Labarre’s points maintain that good design is: transparent; considers broad consequences; slow; honest; political; mindful of systems; good writing; multifaceted; for people and machines; takes risks.
Preview select points below and read Labarre’s full article here.
Good design considers broader consequences
Similar to Lead Designer at Pinterest Tim Belonax’s UI/UX trend prediction for 2018, the focus on ethics has become increasingly vital.
“In focusing on the immediate needs of users, [user-friendly design] often fails to consider long-term consequences,” explains Labarre. “Take Facebook’s echo chamber, Airbnb’s deleterious impact on affordable housing, or the smartphone, which is literally changing people’s brains and has spawned an entire generation of teenage automatons.”
Even former Facebook executive Chamath Palihapitiya admitted that the platform is “destroying how society works.”
It’s more than just clicks, reminds Labarre. Designers have to be mindful of the potential impact that their creations will have on the economy, society, culture, and environment.
Citing Rob Girling and Emilia Palaveeva from design consultancy Artefact, Labarre highlights that aside from asking, “How might we?” designers should—more importantly—start questioning, “At what cost?”
Good design is slow
Extending from the previous point about ethics and responsible design, Labarre stresses that good design “favors long-term solutions over quick fixes.”
This is critical in today’s world where software has become ubiquitous in people’s lives.
“For the past 20 years, tech has embraced a ‘move fast and break things’ mantra. That was fine when software had a relatively small impact on the world. But today, it shapes nearly every aspect of our lives, from what we read to whom we date to how we spend money–and it’s largely optimized to benefit corporations, not users. The stakes have changed, the methods haven’t.”
Good design is honest
In Ram’s original design principles, he writes, “[Good design] does not make a product more innovative, powerful or valuable than it really is. It does not attempt to manipulate the consumer with promises that cannot be kept.”
Labarre reemphasizes this pillar, particularly in an age where UX can be treated like a weapon, much like the case of Uber.
“[Uber] built its business on a seamless front-end user experience (hail a ride, without ever pulling out your wallet!) while playing puppet master with both users and drivers. The company’s fall from grace–culminating in CEO Travis Kalanick’s ousting last year–underscores the shortsightedness of this approach.”
Good design is political
The line between design and politics isn’t clear-cut anymore. With the internet, the segregation has blurred, what with brands such as KFC drawing inspiration from Donald Trump’s tweet to mock McDonald’s whilst trolling the US President, or the impact that net neutrality has on brands.
“If you work in software or design… you also work in politics,” said British designer Richard Pope.
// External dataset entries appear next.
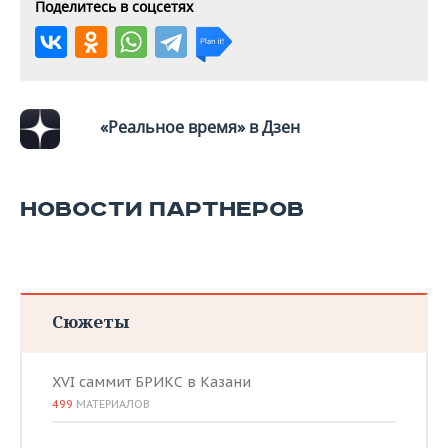
Поделитесь в соцсетях
«Реальное время» в Дзен
НОВОСТИ ПАРТНЕРОВ
Сюжеты
XVI саммит БРИКС в Казани
499
МАТЕРИАЛОВ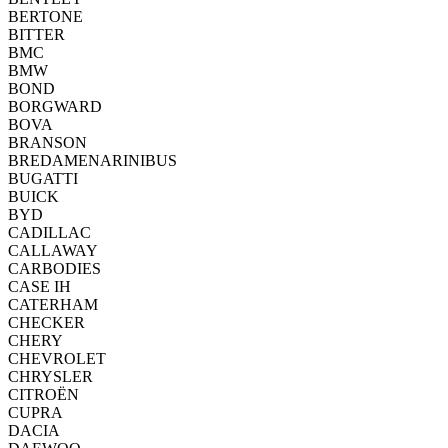
BERTONE
BITTER
BMC
BMW
BOND
BORGWARD
BOVA
BRANSON
BREDAMENARINIBUS
BUGATTI
BUICK
BYD
CADILLAC
CALLAWAY
CARBODIES
CASE IH
CATERHAM
CHECKER
CHERY
CHEVROLET
CHRYSLER
CITROËN
CUPRA
DACIA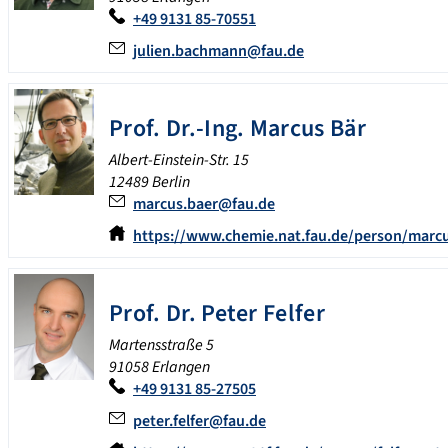
+49 9131 85-70551
julien.bachmann@fau.de
Prof. Dr.-Ing.
Marcus
Bär
Albert-Einstein-Str. 15
12489
Berlin
marcus.baer@fau.de
https://www.chemie.nat.fau.de/person/marcu
Prof. Dr.
Peter
Felfer
Martensstraße 5
91058 Erlangen
+49 9131 85-27505
peter.felfer@fau.de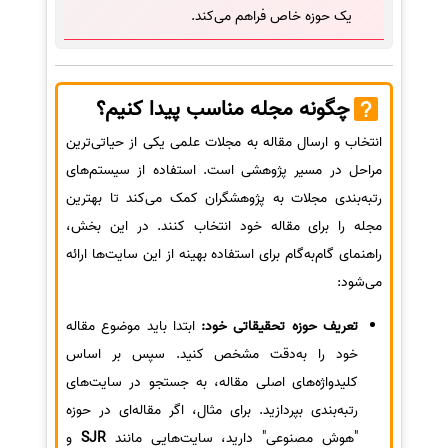
یک حوزه خاص فراهم می‌کند.
چگونه مجله مناسب پیدا کنیم؟
انتخاب و ارسال مقاله به مجلات علمی یکی از حیاتی‌ترین
مراحل در مسیر پژوهشی است. استفاده از سیستم‌های
رتبه‌بندی مجلات به پژوهشگران کمک می‌کند تا بهترین
مجله را برای مقاله خود انتخاب کنند. در این بخش،
راهنمای گام‌به‌گام برای استفاده بهینه از این سایت‌ها ارائه
می‌شود:
تعریف حوزه تحقیقاتی خود:
ابتدا باید موضوع مقاله
خود را به‌دقت مشخص کنید. سپس بر اساس
کلیدواژه‌های اصلی مقاله، به جستجو در سایت‌های
رتبه‌بندی بپردازید. برای مثال، اگر مقاله‌ای در حوزه
"هوش مصنوعی" دارید، سایت‌هایی مانند
SJR
و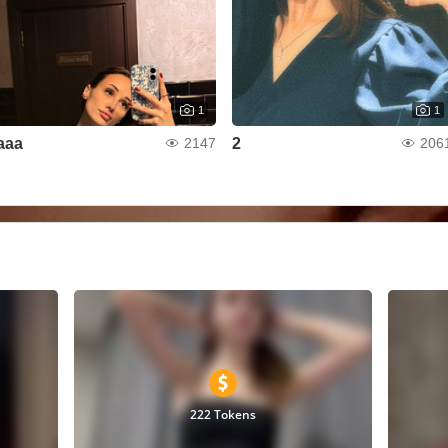
1
1
aaa
2
2147
206
222 Tokens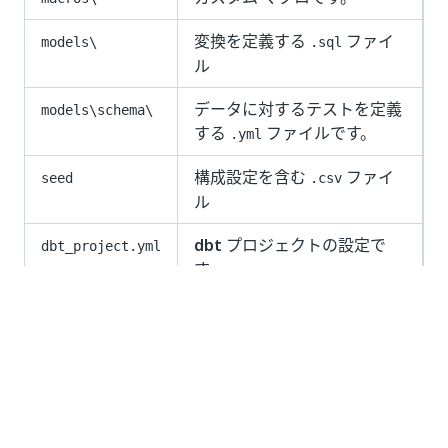
変換を定義する
ファイ
models\
.sql
ル
データに対するテストを定義
models\schema\
する
ファイルです。
.yml
構成設定を含む
ファイ
seed
.csv
ル
dbt
プロジェクトの設定で
dbt_project.yml
す。
以下の画像でご確認ください。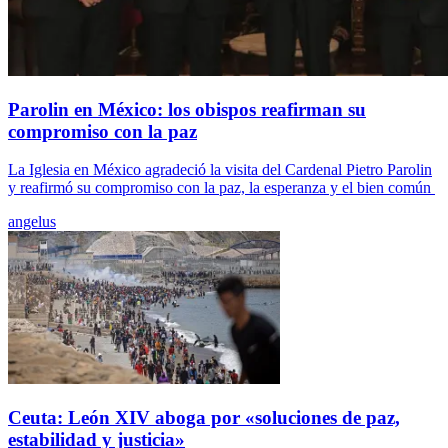
Parolin en México: los obispos reafirman su
compromiso con la paz
La Iglesia en México agradeció la visita del Cardenal Pietro Parolin
y reafirmó su compromiso con la paz, la esperanza y el bien común
angelus
Ceuta: León XIV aboga por «soluciones de paz,
estabilidad y justicia»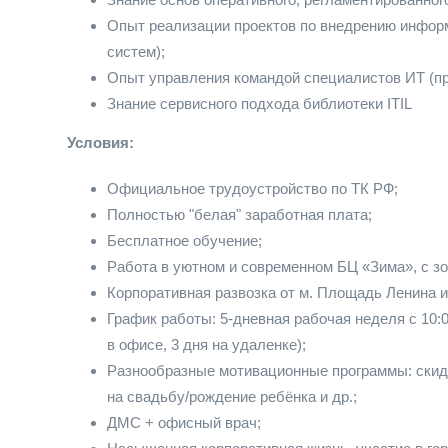
Опыт реализации проектов по внедрению инфор
систем);
Опыт управления командой специалистов ИТ (пр
Знание сервисного подхода библиотеки ITIL
Условия:
Официальное трудоустройство по ТК РФ;
Полностью "белая" заработная плата;
Бесплатное обучение;
Работа в уютном и современном БЦ «Зима», с зо
Корпоративная развозка от м. Площадь Ленина и
График работы: 5-дневная рабочая неделя с 10:0
в офисе, 3 дня на удаленке);
Разнообразные мотивационные программы: скидк
на свадьбу/рождение ребёнка и др.;
ДМС + офисный врач;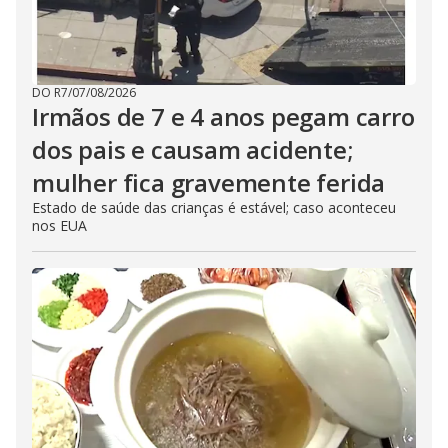
DO R7
/
07/08/2026
Irmãos de 7 e 4 anos pegam carro
dos pais e causam acidente;
mulher fica gravemente ferida
Estado de saúde das crianças é estável; caso aconteceu
nos EUA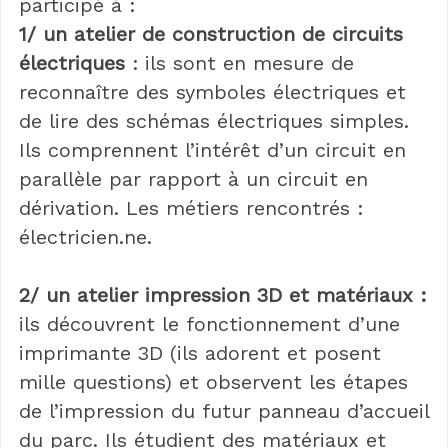
participé à :
1/ un atelier de construction de circuits
électriques
: ils sont en mesure de
reconnaître des symboles électriques et
de lire des schémas électriques simples.
Ils comprennent l’intérêt d’un circuit en
parallèle par rapport à un circuit en
dérivation. Les métiers rencontrés :
électricien.ne.
2/ un atelier impression 3D et matériaux :
ils découvrent le fonctionnement d’une
imprimante 3D (ils adorent et posent
mille questions) et observent les étapes
de l’impression du futur panneau d’accueil
du parc. Ils étudient des matériaux et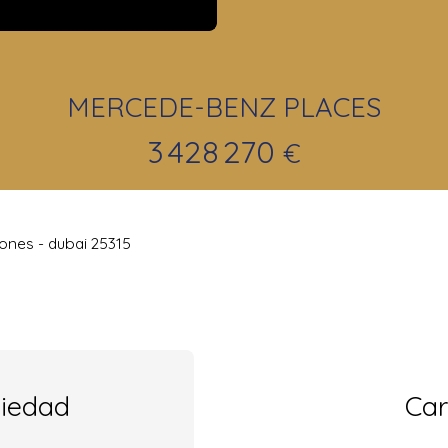
MERCEDE-BENZ PLACES
3 428 270
€
ones - dubai 25315
piedad
Car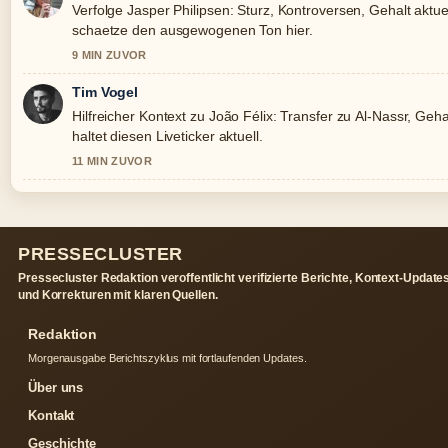
Verfolge Jasper Philipsen: Sturz, Kontroversen, Gehalt aktue
schaetze den ausgewogenen Ton hier.
9 MIN ZUVOR
Tim Vogel
Hilfreicher Kontext zu João Félix: Transfer zu Al-Nassr, Gehalt
haltet diesen Liveticker aktuell.
11 MIN ZUVOR
PRESSECLUSTER
Pressecluster Redaktion veroffentlicht verifizierte Berichte, Kontext-Update
und Korrekturen mit klaren Quellen.
Redaktion
Morgenausgabe Berichtszyklus mit fortlaufenden Updates.
Über uns
Kontakt
Geschichte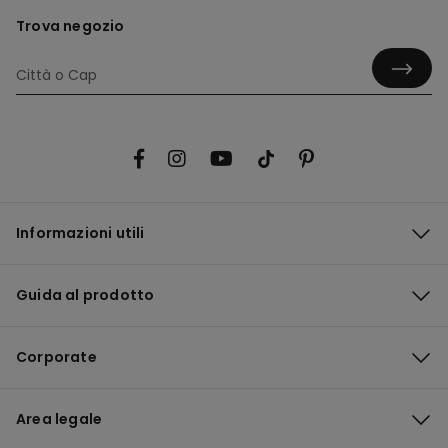
Trova negozio
Informazioni utili
Guida al prodotto
Corporate
Area legale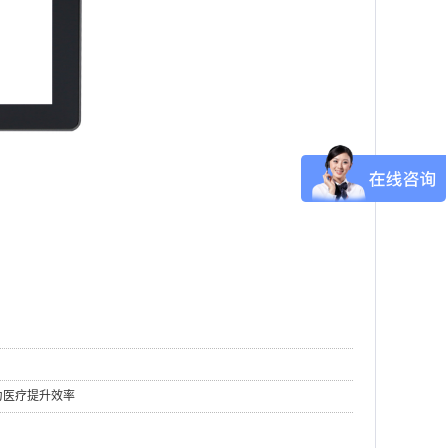
为医疗提升效率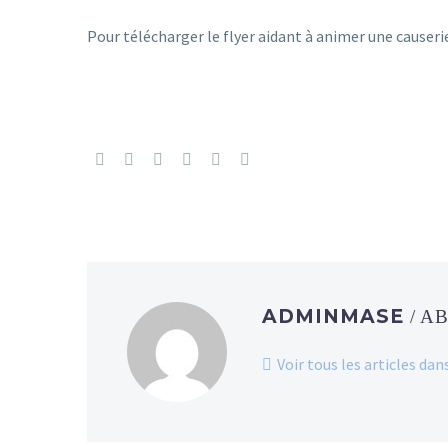
Pour télécharger le flyer aidant à animer une causeri
ADMINMASE
/ A
Voir tous les articles d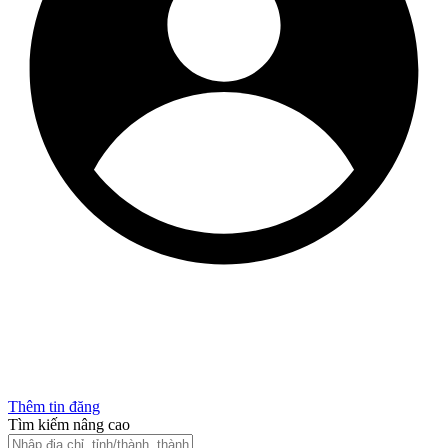
Thêm tin đăng
Tìm kiếm nâng cao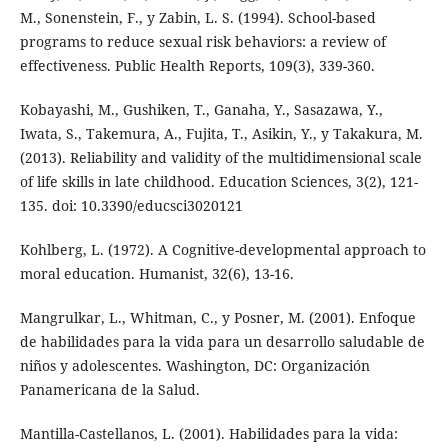
M., Sonenstein, F., y Zabin, L. S. (1994). School-based
programs to reduce sexual risk behaviors: a review of
effectiveness. Public Health Reports, 109(3), 339-360.
Kobayashi, M., Gushiken, T., Ganaha, Y., Sasazawa, Y.,
Iwata, S., Takemura, A., Fujita, T., Asikin, Y., y Takakura, M.
(2013). Reliability and validity of the multidimensional scale
of life skills in late childhood. Education Sciences, 3(2), 121-
135. doi: 10.3390/educsci3020121
Kohlberg, L. (1972). A Cognitive-developmental approach to
moral education. Humanist, 32(6), 13-16.
Mangrulkar, L., Whitman, C., y Posner, M. (2001). Enfoque
de habilidades para la vida para un desarrollo saludable de
niños y adolescentes. Washington, DC: Organización
Panamericana de la Salud.
Mantilla-Castellanos, L. (2001). Habilidades para la vida: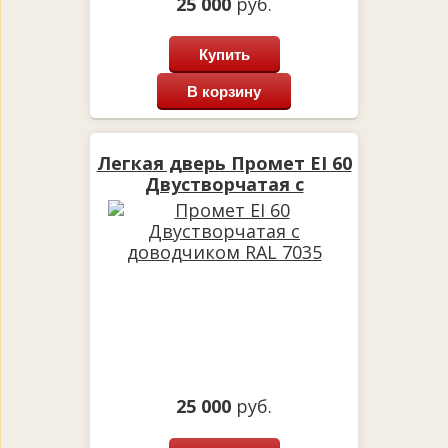
25 000
руб.
Купить
В корзину
Легкая дверь Промет EI 60
Двустворчатая с
доводчиком RAL 7035
25 000
руб.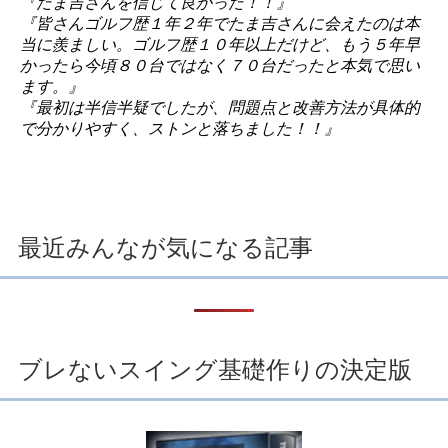
『たま吉さんを信じて良かった！！』
『皆さんゴルフ歴１年２年でたま吉さんに会えたのは本
当に羨ましい。ゴルフ歴１０年以上だけど、もう５年早
かったら今頃８０台ではなく７０台だったと本気で思い
ます。』
『最初は半信半疑でしたが、問題点と改善方法が具体的
で分かりやすく、ストンと落ちました！！』
最近みんなが気になる記事
ブレないスイング基礎作りの決定版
“Politics is about the distribution of power, and few things distribute power more broadly and rapidly in the 21st century than code and design,” explains Laberre. “Facebook’s role in shaping the outcome of the presidential election is one obvious example. But you can find subtler examples all over the place, from ads targeting men for higher paying jobs to predictive policing software that indicts black people more than white people.”
“Good design is upfront about its potential to shape the political landscape.”